At the end of the day, the execs of the purchasing company get rich, the sellers get rich, and that's the fucking point.

If the sellers instead just closed up shop, they would get maybe a fraction of the money they would from selling it, mainly in selling off assets... It would be a pittance compared to this scheme.

All they need to do is find someone they can buy out the morals of, to complete the deal. This is surprisingly easy in the corpo world.

[-] tempest@lemmy.ca 3 points 2 days ago

Ok, but who is providing the loans for the buy out. When they default on the debt someone or some thing is not getting paid. If that were the case eventually no company would loan money for a leveraged but out right?

[-] MystikIncarnate@lemmy.ca 1 points 11 hours ago

The banks, and/or the insurance companies.

In the case of the banks, the money isn't real and never existed in the first place.

The fiat money system is pretty fucked when you understand it.

At worst they take the "loss" and at best, they get bailed out by public dollars.

Pick whatever fits your ideals.

[-] kjo@discuss.tchncs.de 2 points 2 days ago* (last edited 2 days ago)

Bear with me for a bit, because i don't understand these schemes.

If the sellers instead just closed up shop, they would get maybe a fraction of the money they would from selling it, mainly in selling off assets… It would be a pittance compared to this scheme.

How would the sellers get more money from this scheme? Isn't liquidating company assets are basically what the buyers (the private equity firms) did anyway?

collect whatever they can from insurance

How does the insurance companies keep falling for these? This has happened several times, and insurance companies aren't known for being charitable.

[-] MystikIncarnate@lemmy.ca 1 points 11 hours ago

It keeps working because the insurance/bank systems are evaluating things on the merit of the lender and their business plan. Anyone can make a decent business plan that will pass muster if you fiddle with it long enough. And the individual company/organisation that is defaulting on these are a dime-a-dozen. Since the failure of the loan goes down with the ship (and company), even if the borrower's ask for more money tomorrow, as long as the request is coming from a different company/organization, the banks evaluate based on the organisation that is requesting the loan, not the leadership's failed previous attempts from other businesses.

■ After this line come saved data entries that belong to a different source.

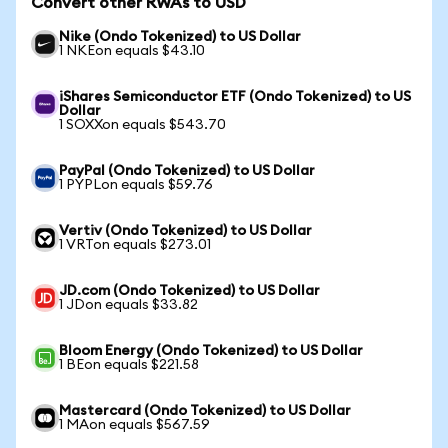
Convert other RWAs to USD
Nike (Ondo Tokenized) to US Dollar
1 NKEon equals $43.10
iShares Semiconductor ETF (Ondo Tokenized) to US
Dollar
1 SOXXon equals $543.70
PayPal (Ondo Tokenized) to US Dollar
1 PYPLon equals $59.76
Vertiv (Ondo Tokenized) to US Dollar
1 VRTon equals $273.01
JD.com (Ondo Tokenized) to US Dollar
1 JDon equals $33.82
Bloom Energy (Ondo Tokenized) to US Dollar
1 BEon equals $221.58
Mastercard (Ondo Tokenized) to US Dollar
1 MAon equals $567.59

Incorporated companies have limited liability from their owners. While the owners operate as agents of the business, ultimately the business itself is liable for their decisions. They don't bear any responsibility. So their actions are based on what will get them, personally, the most value extracted from the business, not based on what's good for the long-term success of the company itself.

[-] snailboy@leminal.space 1 points 2 days ago

Every time I read something like this, it makes me want to burn money.

[-] MystikIncarnate@lemmy.ca 1 points 11 hours ago

Well, money is only as valuable as we think it is, and what goods or services it can be traded for.

The money itself carries very little value itself, only what we assign to it, or associate to it.

If the economic system based on the currency currently in use collapses, the money you have won't be worth the paper it's printed on.